▸ GOAL OF THE EXERCISE
Reproduce every record below exactly, without the pictures.

▸ SUPPLIED ENTRIES
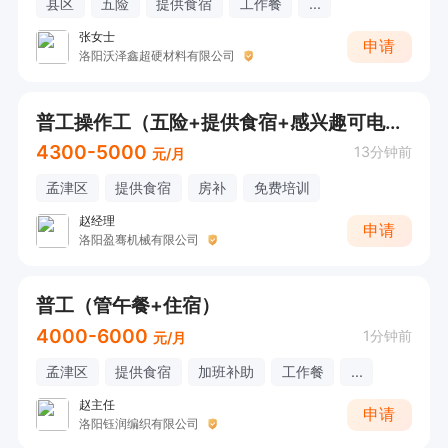
县区
五险
提供食宿
工作餐
...
张女士
申请
洛阳沃泽鑫超硬材料有限公司
普工操作工（五险+提供食宿+感兴趣可电话详询）
4300-5000
13分钟前
元/月
孟津区
提供食宿
房补
免费培训
赵经理
申请
洛阳盈骞机械有限公司
普工（管午餐+住宿）
4000-6000
1分钟前
元/月
孟津区
提供食宿
加班补助
工作餐
...
赵主任
申请
洛阳钰润编织有限公司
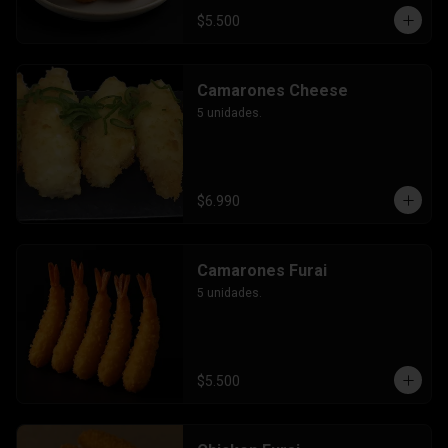
$5.500
Camarones Cheese
5 unidades.
$6.990
Camarones Furai
5 unidades.
$5.500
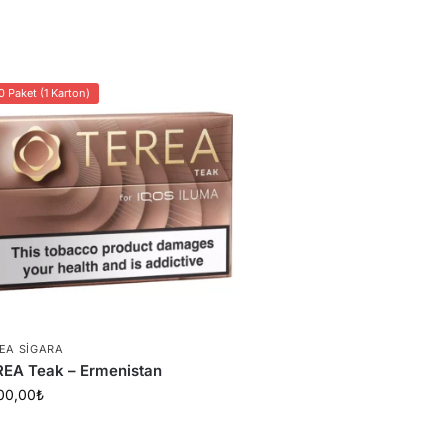
0 Paket (1 Karton)
EA SIGARA
EA Teak – Ermenistan
00,00
₺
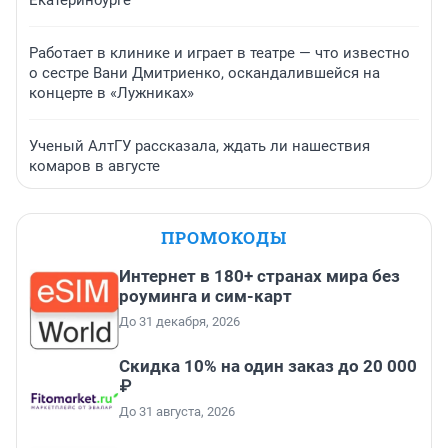
Работает в клинике и играет в театре — что известно
о сестре Вани Дмитриенко, оскандалившейся на
концерте в «Лужниках»
Ученый АлтГУ рассказала, ждать ли нашествия
комаров в августе
ПРОМОКОДЫ
Интернет в 180+ странах мира без
роуминга и сим-карт
До 31 декабря, 2026
Скидка 10% на один заказ до 20 000
₽
До 31 августа, 2026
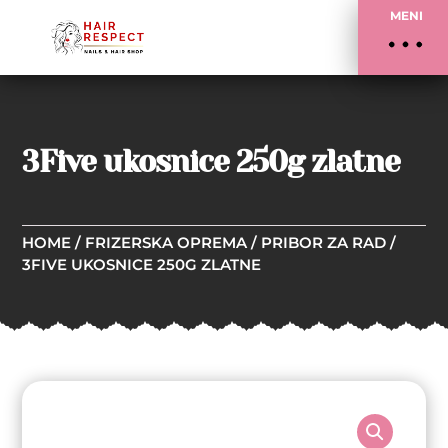
MENI
3Five ukosnice 250g zlatne
HOME
/
FRIZERSKA OPREMA
/
PRIBOR ZA RAD
/
3FIVE UKOSNICE 250G ZLATNE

▸ ANSWER SECTION
县区
五险
提供食宿
工作餐
...
张女士
申请
洛阳沃泽鑫超硬材料有限公司
普工操作工（五险+提供食宿+感兴趣可电话详询）
4300-5000
13分钟前
元/月
孟津区
提供食宿
房补
免费培训
赵经理
申请
洛阳盈骞机械有限公司
普工（管午餐+住宿）
4000-6000
1分钟前
元/月
孟津区
提供食宿
加班补助
工作餐
...
赵主任
申请
洛阳钰润编织有限公司
$5.500
Camarones Cheese
5 unidades.
$6.990
Camarones Furai
5 unidades.
$5.500
0 Paket (1 Karton)
EA SIGARA
EA Teak – Ermenistan
00,00
₺
Работает в клинике и играет в театре — что известно
о сестре Вани Дмитриенко, оскандалившейся на
концерте в «Лужниках»
Ученый АлтГУ рассказала, ждать ли нашествия
комаров в августе
ПРОМОКОДЫ
Интернет в 180+ странах мира без
роуминга и сим-карт
До 31 декабря, 2026
Скидка 10% на один заказ до 20 000
₽
До 31 августа, 2026
MENI
3Five ukosnice 250g zlatne
HOME
/
FRIZERSKA OPREMA
/
PRIBOR ZA RAD
/
3FIVE UKOSNICE 250G ZLATNE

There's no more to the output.